3.Fortran Options: not affected (these are ignored when compiling with "make mpp")

4.General commands: not affected

5.Model configuration: NHYDRO, FDDAGD, FDDAOBS, MAXNES, MIX, MJX, MKX

6.Physics options: IMPHYS, MPHYSTBL, ICUPA, IBLTYP, FRAD, ISOIL, ISHALLO

7.MPP options: this section begins with a number of important settings that apply to all DM-parallel platforms. Two important settings are PROCMIN_NS and PROCMIN_EW used to reduce the memory usage of the model on larger numbers of processors. (Please see "Notes on the PROCMIN variables" at the end of this tutorial for more details on the PROCMIN variables.) The remainder of the section is analogous to Section 3 and contains sets of compiler, linker, and other options for the computers on which the DM-parallel option is currently supported. The settings for your computer should be uncommented (remove the leading # character) and edited as necessary.

Please refer to the sample configure.user file for details.

Except for Section 7, the configure.user file that is distributed with the model is set up already for the "Storm of the Century" case whose data is available in the ftp TESTDATA directory. A configure.user file is provided with the largedomain case, with the following case-specific settings:

MAXNES = 1

MIX = 200

MJX = 250

MKX = 27

Note that MM5 Version 3 is distributed with a configure.user.linux file but this is not intended for use with the DM-parallel option. Use the settings in the appropriate subsection of Section 7 in the configure.user file for Linux Beowulf clusters of PCs.

2. Making the Executable

Issue the command "make mpp" from the main MM5 directory. Assuming a successful compile, the resulting executable file will be named mm5.mpp and it will appear in the directory named "Run" in the main MM5 directory. Note that the first time you execute this command after

downloading and unarchiving the file in the MM5 directory, some additional installation will occur; specifically, software in the MPP directory will be compiled and some additional directories and links between files will be set up (e.g., MM5/MPP/build).

VERY IMPORTANT: Once the DM-parallel version has installed in a directory it will not compile properly if moved or copied to another location without first uninstalling and allowing the code to re-install itself in the new location. This is because there are certain absolute directory paths that are set up during installation; moving the model invalidates these paths. It is simple to uninstall the model by simply typing "make uninstall." To rebuild the code in a different configuration when it hasn't been moved from it's installed location, it is sufficient to type "make mpclean".

There is additional discussion of compilation issues for the DM-parallel version of the code at the end of this document.

3. Making the mm5.deck (optional)

Issue the command "make mm5.deck". This will produce a file named mm5.deck in your MM5 directory.
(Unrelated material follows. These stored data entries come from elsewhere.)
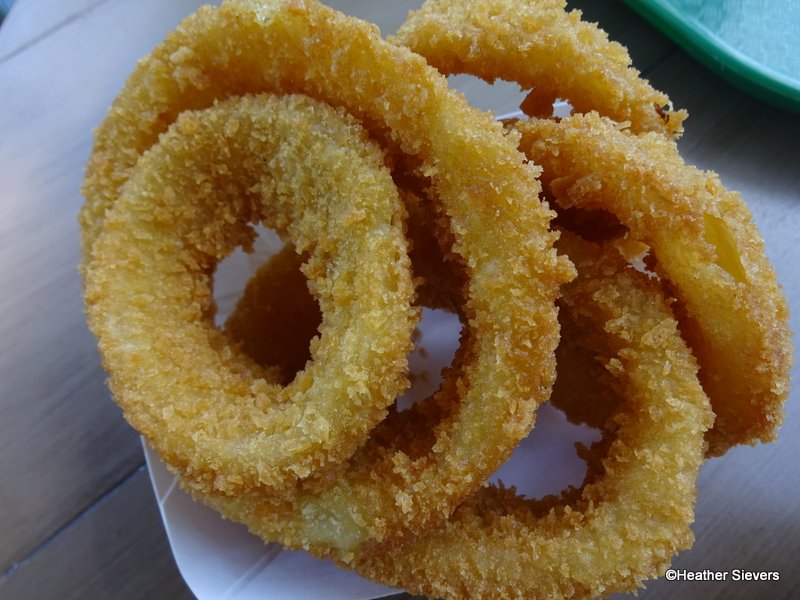 Image resolution: width=800 pixels, height=600 pixels. I want to click on edge of blue plate, so click(742, 57). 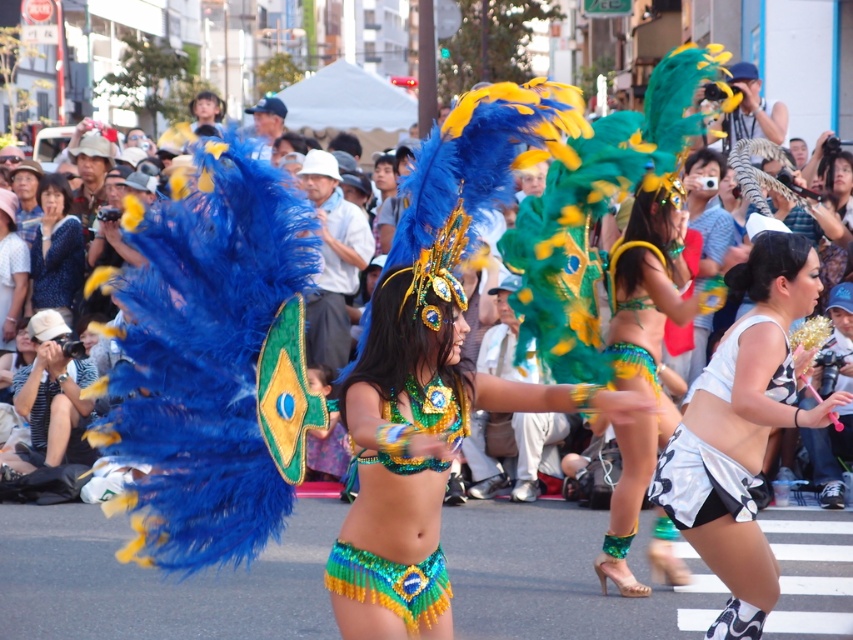 You are a photographer at the festival and want to capture the dancer at point [664,310] and the dancer at point [718,470] in the same frame. Which dancer is positioned closer to the camera?

Point [718,470] is closer to the camera than point [664,310], so the dancer at point [718,470] is closer.

You are a photographer at the festival and want to capture both the green sequined bikini at center and the blue sequined blouse at upper left in a single shot. Which object should you focus on first to ensure both are in frame?

The green sequined bikini at center is much taller than the blue sequined blouse at upper left, so focusing on the green sequined bikini at center first will help ensure both are in frame.

You are a photographer standing at the back of the crowd. You want to take a photo of the green sequined bikini at center and the white glossy shorts at lower right in the same frame. Can you estimate if they can be captured in a single shot with a standard camera lens that has a 5 feet field of view?

The distance between the green sequined bikini at center and the white glossy shorts at lower right is 6.35 feet. Since the camera lens has a 5 feet field of view, which is shorter than the distance between them, it might be challenging to capture both in a single shot without zooming out further or moving closer. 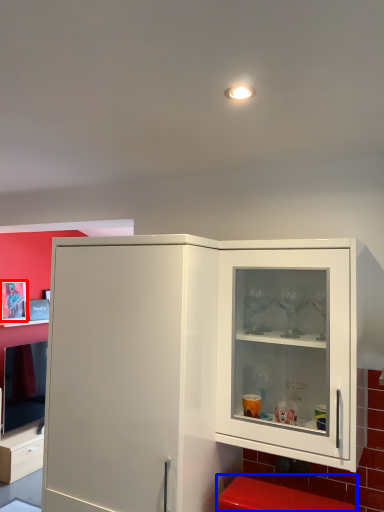 Question: Which of the following is the farthest to the observer, picture frame (highlighted by a red box) or step stool (highlighted by a blue box)?

Choices:
 (A) picture frame
 (B) step stool

Answer: (A) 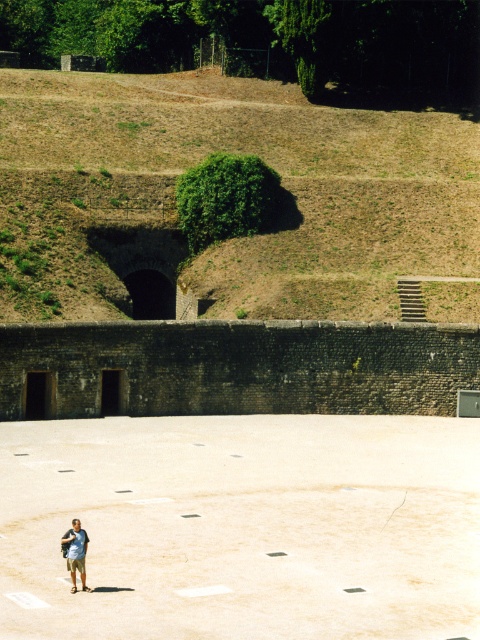 You are a photographer planning to take a photo of the smooth concrete skate park at center and the light blue cotton shirt at lower left. Which object should you focus on first if you want to capture both in sharp focus without adjusting the camera settings? Explain your reasoning based on their positions.

The smooth concrete skate park at center is much taller than the light blue cotton shirt at lower left. To capture both in sharp focus without adjusting the camera settings, you should focus on the smooth concrete skate park at center first because it is farther away and has a greater depth of field when focused on distant objects.

You are a hiker who wants to climb the brown earthy hillside at upper center. You see the light blue cotton shirt at lower left in the distance. Which object is taller?

The brown earthy hillside at upper center is much taller than the light blue cotton shirt at lower left. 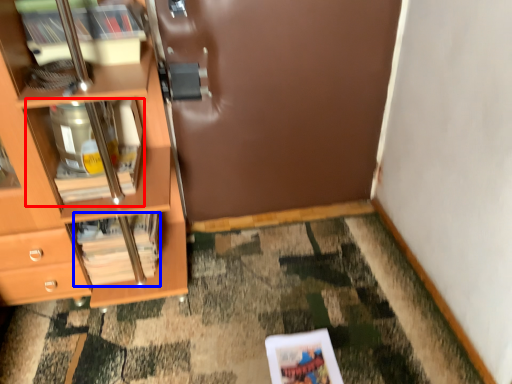 Question: Among these objects, which one is nearest to the camera, cabinet (highlighted by a red box) or magazine (highlighted by a blue box)?

Choices:
 (A) cabinet
 (B) magazine

Answer: (A)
The original purpose of the mm5.deck in MM5 was to generate the namelist (mmlif) file, set up links to data files, and then execute the model and non-DM parallel users may still use it this

way. However, because file systems, run commands, and queuing mechanisms vary from installation to installation, the mm5.deck files that are generated for DM-parallel platforms do little more than generate the namelist. Even then, the mm5.deck file created by "make mm5.deck" may still need to be edited to accomplish your specific run. In particular, length of the run in minutes (TIMAX), the length of the model time step in seconds (TISTEP), output frequency in minutes (TAPFRQ), whether to write model restarts (IFSAVE), the run time size of your domain(s) (NESTIX, NESTJX), their spatial location (NESTI, NESTJ), and time to start and end (XSTNES, XENNES) may need to be changed either in the mm5.deck or in the mmlif namelist file that

results from executing the mm5.deck.

The mm5.deck generated by default (with the configure.user file that is distributed with the model) is suitable for use with the Storm of the Century case data. The largedomain data case comes with an mm5.deck already included, however, in this case it may be necessary to edit the resulting mmlif file to change occurrences of the Fortran-77 style "&END" to the Fortran-90 style "/" delimiters (IBM).

Running the Model -

In the Run directory, or in some other run directory, the following files or symbolic links should exist:

mm5.mpp	Executable file
BDYOUT_DOMAIN1	Copy of or symbolic link to lateral boundary conditions file
mmlif	Copy of or symbolic link to mmlif namelist file
LOWBDY_DOMAIN1	Lower boundary conditions
LANDUSE.TBL	Land surface properties (distributed with MM5)
MMINPUT_DOMAIN1	Initial conditions file for coarse domain
MMINPUT_DOMAIN[2-9]	Initial conditions (IOVER=1)
TERRAIN_DOMAIN[2-9]	Terrain file (IOVER=2) for nests
MMINPUT2_DOMAIN1	Used only for FDDA on IBM, a copy of MMINPUT_DOMAIN1
restrts	Directory for restart files (only needed if using restarts)

Run the parallel model using the command for your system. Many parallel machines will use some version of the mpirun command. Here are some examples:

1) mpirun -np 16 mm5.mpp

2) mpirun -np 16 -machinefile machines mm5.mpp

3) dmpirun -pf procfile

4) mprun -np 4 mm5.mpp

5) poe mm5.mpp -rmpool 1 -procs 2 -pgmmodel spmd

Examples (1) and (2) run the code on 16 processors. The -machinefile option (compatible with MPICH) in example (2) allows you to specify processors in a file, here named "machines". Examples (3), (4), and (5) are for DEC MPI, Sun MPI, and IBM, respectively. Check the manual

pages for the mpirun command on your system. You may also need to interact with a queuing system or batch scheduler. If you are running on a Linux cluster, please see "Note on Linux systems" at the end of this tutorial.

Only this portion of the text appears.